Monday, April 15, 2013
In the end I really couldn't get over excited by the debate over whether 50,000 people who had decided that downloading a song that lasts less than two minutes sung by the strangest group of people never to have appeared in a David Lynch film was (a) freedom of speech (b) an insult to the dead or (c) plain bizarre. To put it in some sort of personal context I received my first 'Maggie Dead' joke by text last Wednesday afternoon from possibly the second biggest fan of Mrs Thatcher, after my paternal Grandmother and slightly ahead of Span, somebody who even dresses like the former PM - oh yes!

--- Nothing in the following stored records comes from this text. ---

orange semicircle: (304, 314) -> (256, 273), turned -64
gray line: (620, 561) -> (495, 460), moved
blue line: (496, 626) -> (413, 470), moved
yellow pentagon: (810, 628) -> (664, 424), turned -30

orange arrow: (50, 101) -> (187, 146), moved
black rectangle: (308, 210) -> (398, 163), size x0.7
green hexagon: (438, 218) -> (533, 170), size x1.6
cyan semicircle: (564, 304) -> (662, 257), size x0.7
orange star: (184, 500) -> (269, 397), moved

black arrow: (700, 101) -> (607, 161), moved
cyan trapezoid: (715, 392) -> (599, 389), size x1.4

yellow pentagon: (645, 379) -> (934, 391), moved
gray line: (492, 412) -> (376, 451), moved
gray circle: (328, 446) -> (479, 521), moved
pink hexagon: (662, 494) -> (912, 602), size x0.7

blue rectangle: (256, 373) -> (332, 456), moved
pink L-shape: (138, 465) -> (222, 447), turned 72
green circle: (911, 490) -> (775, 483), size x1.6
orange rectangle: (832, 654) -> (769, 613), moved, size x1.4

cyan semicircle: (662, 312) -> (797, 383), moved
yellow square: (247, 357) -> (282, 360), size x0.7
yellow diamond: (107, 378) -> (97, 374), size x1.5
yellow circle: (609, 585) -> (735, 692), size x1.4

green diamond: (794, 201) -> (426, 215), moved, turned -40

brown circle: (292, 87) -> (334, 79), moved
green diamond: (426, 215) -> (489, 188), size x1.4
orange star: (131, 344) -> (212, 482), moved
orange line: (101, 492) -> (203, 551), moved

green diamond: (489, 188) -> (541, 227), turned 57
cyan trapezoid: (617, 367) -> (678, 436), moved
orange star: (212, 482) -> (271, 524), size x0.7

I was more concerned, or perhaps concerned isn't the right word, pissed off that part of my childhood memories had been hijacked for the purpose making a political comment. At least the BBC, to give them some credit in this mess, did allow the full version of 'I'm In Love With Margaret Thatcher' to be played on the chart show - and whilst I'm not generally in the business of personal insults I think that anything that gets the former M.P for Corby overheated must be a good thing.
Away from the little people, the flying monkeys and the bald guy behind the green curtain there was some serious questions over censorship to be asked and in one of the those strange moments of synchronicity Radio Four happened to broadcast (four hours before Mrs Thatcher's death was announced) the first of two parts investigating news broadcasting in the U.K. The most alarming statement in the programme I listened to was the admission by the head of ITN that stories which are 'off the record' no matter how important they are won't get broadcast if the person responsible for 'the leak' refuses to acknowledge the story. It's straight out of Yes Minister of course, the denial of rumour, or even House of Cards and the 'I couldn't possibly comment' line uttered by Francis Urquhart in House of Cards.
There's obviously concern out there about political bias among our media, I notice on some sites that Sky are now being criticised for adopting a similar approach to the BBC when it comes to interviewing members of the current cabinet, but Government censorship before the story gets 'out there' is something all together more sinister, particularly as we don't seem to be talking about matters of national security here.I suppose the one consolation is that given the 24/7 media driven world we seem to be living in anything that is worth knowing or indeed noting will surface somewhere, either on sites like Guido's or through some other, less obvious methods.